▶ **Records supplied**
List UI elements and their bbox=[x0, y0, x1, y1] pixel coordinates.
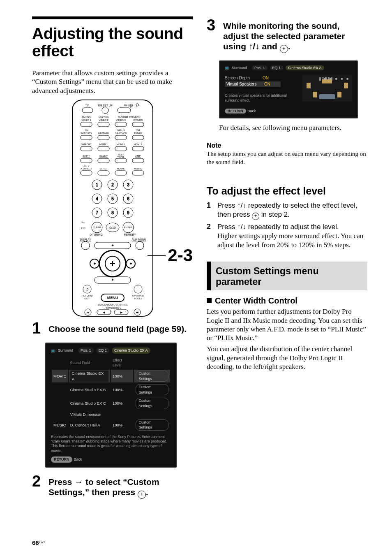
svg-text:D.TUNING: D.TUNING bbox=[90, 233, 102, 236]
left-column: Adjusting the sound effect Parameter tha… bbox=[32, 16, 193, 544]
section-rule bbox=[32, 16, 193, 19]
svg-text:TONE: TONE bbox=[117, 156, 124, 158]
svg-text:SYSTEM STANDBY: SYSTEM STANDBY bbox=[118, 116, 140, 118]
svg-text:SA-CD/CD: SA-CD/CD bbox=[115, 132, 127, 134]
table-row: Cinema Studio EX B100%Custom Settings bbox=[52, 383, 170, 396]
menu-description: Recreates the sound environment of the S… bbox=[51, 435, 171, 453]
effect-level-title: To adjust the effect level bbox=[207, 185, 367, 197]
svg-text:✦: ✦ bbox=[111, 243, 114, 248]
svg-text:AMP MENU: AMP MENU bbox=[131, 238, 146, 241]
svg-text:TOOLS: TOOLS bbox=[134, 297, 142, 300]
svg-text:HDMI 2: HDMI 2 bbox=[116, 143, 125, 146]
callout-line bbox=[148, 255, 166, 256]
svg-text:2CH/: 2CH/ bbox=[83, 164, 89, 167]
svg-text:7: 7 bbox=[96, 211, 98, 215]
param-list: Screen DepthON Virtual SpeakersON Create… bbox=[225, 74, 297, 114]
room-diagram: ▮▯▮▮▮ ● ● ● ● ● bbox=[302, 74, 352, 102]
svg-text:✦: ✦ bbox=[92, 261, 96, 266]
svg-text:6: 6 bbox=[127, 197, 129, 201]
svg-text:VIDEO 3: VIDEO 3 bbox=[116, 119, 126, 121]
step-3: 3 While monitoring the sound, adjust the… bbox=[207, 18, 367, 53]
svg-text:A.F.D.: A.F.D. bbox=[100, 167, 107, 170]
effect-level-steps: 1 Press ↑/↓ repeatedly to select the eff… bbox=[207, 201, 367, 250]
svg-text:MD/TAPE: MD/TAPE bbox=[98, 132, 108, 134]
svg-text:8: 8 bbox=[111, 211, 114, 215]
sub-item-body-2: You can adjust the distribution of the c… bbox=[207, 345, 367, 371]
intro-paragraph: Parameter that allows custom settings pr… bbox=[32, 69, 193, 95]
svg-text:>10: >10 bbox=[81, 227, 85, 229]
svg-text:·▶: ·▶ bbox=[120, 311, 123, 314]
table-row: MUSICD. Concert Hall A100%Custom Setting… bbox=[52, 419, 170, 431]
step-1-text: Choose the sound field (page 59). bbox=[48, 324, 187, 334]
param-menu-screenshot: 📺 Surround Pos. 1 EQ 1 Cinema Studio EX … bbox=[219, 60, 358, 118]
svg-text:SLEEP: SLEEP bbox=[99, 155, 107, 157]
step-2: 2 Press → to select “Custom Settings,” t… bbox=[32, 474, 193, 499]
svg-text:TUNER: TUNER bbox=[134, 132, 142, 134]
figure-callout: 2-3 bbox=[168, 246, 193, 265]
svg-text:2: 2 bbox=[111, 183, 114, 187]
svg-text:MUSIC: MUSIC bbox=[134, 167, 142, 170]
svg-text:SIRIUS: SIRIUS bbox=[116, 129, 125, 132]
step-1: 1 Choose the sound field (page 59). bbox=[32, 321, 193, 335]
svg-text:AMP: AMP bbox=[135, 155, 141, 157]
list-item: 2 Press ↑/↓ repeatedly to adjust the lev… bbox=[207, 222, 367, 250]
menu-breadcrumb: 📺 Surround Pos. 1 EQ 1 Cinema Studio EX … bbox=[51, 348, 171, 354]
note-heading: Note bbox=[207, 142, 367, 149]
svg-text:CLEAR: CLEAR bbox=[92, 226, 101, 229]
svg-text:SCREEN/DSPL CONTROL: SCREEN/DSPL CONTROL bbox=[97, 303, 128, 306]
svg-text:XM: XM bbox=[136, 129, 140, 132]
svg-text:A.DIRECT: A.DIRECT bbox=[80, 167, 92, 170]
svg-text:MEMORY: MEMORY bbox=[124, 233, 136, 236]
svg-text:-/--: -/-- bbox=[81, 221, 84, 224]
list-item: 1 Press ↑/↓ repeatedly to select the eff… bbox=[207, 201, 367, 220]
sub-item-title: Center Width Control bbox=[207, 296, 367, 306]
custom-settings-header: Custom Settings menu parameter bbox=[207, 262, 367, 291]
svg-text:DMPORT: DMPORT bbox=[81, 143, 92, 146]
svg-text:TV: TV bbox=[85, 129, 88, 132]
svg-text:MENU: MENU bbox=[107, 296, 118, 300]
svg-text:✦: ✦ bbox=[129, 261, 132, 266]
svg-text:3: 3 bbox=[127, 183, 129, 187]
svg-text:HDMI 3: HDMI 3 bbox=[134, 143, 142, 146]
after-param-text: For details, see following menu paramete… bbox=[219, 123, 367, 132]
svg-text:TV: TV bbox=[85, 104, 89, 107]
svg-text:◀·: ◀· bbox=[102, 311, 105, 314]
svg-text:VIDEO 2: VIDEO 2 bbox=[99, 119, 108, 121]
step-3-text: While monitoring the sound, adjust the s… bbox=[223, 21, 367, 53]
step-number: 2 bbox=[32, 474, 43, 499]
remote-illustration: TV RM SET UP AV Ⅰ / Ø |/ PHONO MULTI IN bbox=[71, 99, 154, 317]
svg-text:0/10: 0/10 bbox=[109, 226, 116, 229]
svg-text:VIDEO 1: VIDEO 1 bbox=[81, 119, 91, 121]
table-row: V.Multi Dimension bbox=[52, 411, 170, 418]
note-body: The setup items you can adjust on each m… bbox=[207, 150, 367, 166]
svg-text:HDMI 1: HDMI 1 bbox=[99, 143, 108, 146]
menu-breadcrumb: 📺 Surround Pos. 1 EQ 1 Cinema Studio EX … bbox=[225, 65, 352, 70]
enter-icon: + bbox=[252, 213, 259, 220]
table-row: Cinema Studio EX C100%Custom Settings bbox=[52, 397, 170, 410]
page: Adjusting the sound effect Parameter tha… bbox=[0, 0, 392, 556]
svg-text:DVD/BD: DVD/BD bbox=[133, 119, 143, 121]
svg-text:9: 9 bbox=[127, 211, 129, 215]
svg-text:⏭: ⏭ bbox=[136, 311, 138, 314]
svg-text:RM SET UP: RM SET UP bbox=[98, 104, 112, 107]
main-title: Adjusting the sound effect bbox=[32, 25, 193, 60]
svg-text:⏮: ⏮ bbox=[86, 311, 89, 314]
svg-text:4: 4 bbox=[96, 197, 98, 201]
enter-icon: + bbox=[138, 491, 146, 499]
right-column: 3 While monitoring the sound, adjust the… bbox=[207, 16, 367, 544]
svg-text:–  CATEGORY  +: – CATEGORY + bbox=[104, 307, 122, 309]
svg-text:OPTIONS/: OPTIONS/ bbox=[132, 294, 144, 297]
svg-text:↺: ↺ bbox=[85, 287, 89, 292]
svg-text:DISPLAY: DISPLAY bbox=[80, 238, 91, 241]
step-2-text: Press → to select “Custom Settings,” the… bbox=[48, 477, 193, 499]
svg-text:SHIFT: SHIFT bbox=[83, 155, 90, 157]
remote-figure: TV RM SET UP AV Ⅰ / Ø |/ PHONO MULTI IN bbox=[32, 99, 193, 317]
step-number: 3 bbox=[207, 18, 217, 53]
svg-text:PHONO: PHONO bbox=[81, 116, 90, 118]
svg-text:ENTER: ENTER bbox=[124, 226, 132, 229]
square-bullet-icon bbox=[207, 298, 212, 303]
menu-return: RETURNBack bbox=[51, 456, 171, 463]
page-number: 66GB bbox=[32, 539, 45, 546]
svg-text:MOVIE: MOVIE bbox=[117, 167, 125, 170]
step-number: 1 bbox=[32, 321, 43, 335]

▶ **What you will do**
Give the data back exactly, omitting all pictures.

▶ **Output for this task**
List UI elements and their bbox=[x0, y0, x1, y1] pixel coordinates.
svg-text:D.TUNING: D.TUNING bbox=[90, 233, 102, 236]
left-column: Adjusting the sound effect Parameter tha… bbox=[32, 16, 193, 544]
section-rule bbox=[32, 16, 193, 19]
svg-text:TONE: TONE bbox=[117, 156, 124, 158]
svg-text:SYSTEM STANDBY: SYSTEM STANDBY bbox=[118, 116, 140, 118]
svg-text:SA-CD/CD: SA-CD/CD bbox=[115, 132, 127, 134]
table-row: Cinema Studio EX B100%Custom Settings bbox=[52, 383, 170, 396]
menu-description: Recreates the sound environment of the S… bbox=[51, 435, 171, 453]
effect-level-title: To adjust the effect level bbox=[207, 185, 367, 197]
svg-text:✦: ✦ bbox=[111, 243, 114, 248]
svg-text:AMP MENU: AMP MENU bbox=[131, 238, 146, 241]
svg-text:TOOLS: TOOLS bbox=[134, 297, 142, 300]
svg-text:HDMI 2: HDMI 2 bbox=[116, 143, 125, 146]
callout-line bbox=[148, 255, 166, 256]
svg-text:2CH/: 2CH/ bbox=[83, 164, 89, 167]
svg-text:7: 7 bbox=[96, 211, 98, 215]
param-list: Screen DepthON Virtual SpeakersON Create… bbox=[225, 74, 297, 114]
room-diagram: ▮▯▮▮▮ ● ● ● ● ● bbox=[302, 74, 352, 102]
svg-text:✦: ✦ bbox=[92, 261, 96, 266]
svg-text:6: 6 bbox=[127, 197, 129, 201]
svg-text:VIDEO 3: VIDEO 3 bbox=[116, 119, 126, 121]
step-3: 3 While monitoring the sound, adjust the… bbox=[207, 18, 367, 53]
svg-text:A.F.D.: A.F.D. bbox=[100, 167, 107, 170]
effect-level-steps: 1 Press ↑/↓ repeatedly to select the eff… bbox=[207, 201, 367, 250]
svg-text:MD/TAPE: MD/TAPE bbox=[98, 132, 108, 134]
svg-text:8: 8 bbox=[111, 211, 114, 215]
sub-item-body-2: You can adjust the distribution of the c… bbox=[207, 345, 367, 371]
intro-paragraph: Parameter that allows custom settings pr… bbox=[32, 69, 193, 95]
svg-text:>10: >10 bbox=[81, 227, 85, 229]
svg-text:·▶: ·▶ bbox=[120, 311, 123, 314]
table-row: MUSICD. Concert Hall A100%Custom Setting… bbox=[52, 419, 170, 431]
step-1-text: Choose the sound field (page 59). bbox=[48, 324, 187, 334]
param-menu-screenshot: 📺 Surround Pos. 1 EQ 1 Cinema Studio EX … bbox=[219, 60, 358, 118]
svg-text:SLEEP: SLEEP bbox=[99, 155, 107, 157]
step-2: 2 Press → to select “Custom Settings,” t… bbox=[32, 474, 193, 499]
svg-text:TUNER: TUNER bbox=[134, 132, 142, 134]
figure-callout: 2-3 bbox=[168, 246, 193, 265]
svg-text:2: 2 bbox=[111, 183, 114, 187]
svg-text:MUSIC: MUSIC bbox=[134, 167, 142, 170]
svg-text:SIRIUS: SIRIUS bbox=[116, 129, 125, 132]
step-1: 1 Choose the sound field (page 59). bbox=[32, 321, 193, 335]
svg-text:AMP: AMP bbox=[135, 155, 141, 157]
list-item: 2 Press ↑/↓ repeatedly to adjust the lev… bbox=[207, 222, 367, 250]
menu-breadcrumb: 📺 Surround Pos. 1 EQ 1 Cinema Studio EX … bbox=[51, 348, 171, 354]
note-heading: Note bbox=[207, 142, 367, 149]
svg-text:CLEAR: CLEAR bbox=[92, 226, 101, 229]
svg-text:SCREEN/DSPL CONTROL: SCREEN/DSPL CONTROL bbox=[97, 303, 128, 306]
svg-text:XM: XM bbox=[136, 129, 140, 132]
svg-text:A.DIRECT: A.DIRECT bbox=[80, 167, 92, 170]
svg-text:MEMORY: MEMORY bbox=[124, 233, 136, 236]
svg-text:-/--: -/-- bbox=[81, 221, 84, 224]
list-item: 1 Press ↑/↓ repeatedly to select the eff… bbox=[207, 201, 367, 220]
sub-item-title: Center Width Control bbox=[207, 296, 367, 306]
custom-settings-header: Custom Settings menu parameter bbox=[207, 262, 367, 291]
svg-text:DMPORT: DMPORT bbox=[81, 143, 92, 146]
svg-text:TV: TV bbox=[85, 129, 88, 132]
svg-text:MENU: MENU bbox=[107, 296, 118, 300]
svg-text:✦: ✦ bbox=[129, 261, 132, 266]
svg-text:3: 3 bbox=[127, 183, 129, 187]
svg-text:HDMI 3: HDMI 3 bbox=[134, 143, 142, 146]
after-param-text: For details, see following menu paramete… bbox=[219, 123, 367, 132]
svg-text:TV: TV bbox=[85, 104, 89, 107]
svg-text:◀·: ◀· bbox=[102, 311, 105, 314]
svg-text:VIDEO 2: VIDEO 2 bbox=[99, 119, 108, 121]
step-3-text: While monitoring the sound, adjust the s… bbox=[223, 21, 367, 53]
step-number: 2 bbox=[32, 474, 43, 499]
remote-illustration: TV RM SET UP AV Ⅰ / Ø |/ PHONO MULTI IN bbox=[71, 99, 154, 317]
svg-text:0/10: 0/10 bbox=[109, 226, 116, 229]
svg-text:VIDEO 1: VIDEO 1 bbox=[81, 119, 91, 121]
table-row: V.Multi Dimension bbox=[52, 411, 170, 418]
note-body: The setup items you can adjust on each m… bbox=[207, 150, 367, 166]
svg-text:HDMI 1: HDMI 1 bbox=[99, 143, 108, 146]
menu-breadcrumb: 📺 Surround Pos. 1 EQ 1 Cinema Studio EX … bbox=[225, 65, 352, 70]
enter-icon: + bbox=[252, 213, 259, 220]
table-row: Cinema Studio EX C100%Custom Settings bbox=[52, 397, 170, 410]
page: Adjusting the sound effect Parameter tha… bbox=[0, 0, 392, 556]
svg-text:DVD/BD: DVD/BD bbox=[133, 119, 143, 121]
svg-text:9: 9 bbox=[127, 211, 129, 215]
svg-text:⏭: ⏭ bbox=[136, 311, 138, 314]
svg-text:RM SET UP: RM SET UP bbox=[98, 104, 112, 107]
main-title: Adjusting the sound effect bbox=[32, 25, 193, 60]
svg-text:⏮: ⏮ bbox=[86, 311, 89, 314]
svg-text:4: 4 bbox=[96, 197, 98, 201]
enter-icon: + bbox=[138, 491, 146, 499]
right-column: 3 While monitoring the sound, adjust the… bbox=[207, 16, 367, 544]
svg-text:–  CATEGORY  +: – CATEGORY + bbox=[104, 307, 122, 309]
svg-text:OPTIONS/: OPTIONS/ bbox=[132, 294, 144, 297]
svg-text:↺: ↺ bbox=[85, 287, 89, 292]
svg-text:DISPLAY: DISPLAY bbox=[80, 238, 91, 241]
step-2-text: Press → to select “Custom Settings,” the… bbox=[48, 477, 193, 499]
svg-text:SHIFT: SHIFT bbox=[83, 155, 90, 157]
remote-figure: TV RM SET UP AV Ⅰ / Ø |/ PHONO MULTI IN bbox=[32, 99, 193, 317]
step-number: 3 bbox=[207, 18, 217, 53]
svg-text:PHONO: PHONO bbox=[81, 116, 90, 118]
svg-text:ENTER: ENTER bbox=[124, 226, 132, 229]
square-bullet-icon bbox=[207, 298, 212, 303]
menu-return: RETURNBack bbox=[51, 456, 171, 463]
page-number: 66GB bbox=[32, 539, 45, 546]
svg-text:MOVIE: MOVIE bbox=[117, 167, 125, 170]
step-number: 1 bbox=[32, 321, 43, 335]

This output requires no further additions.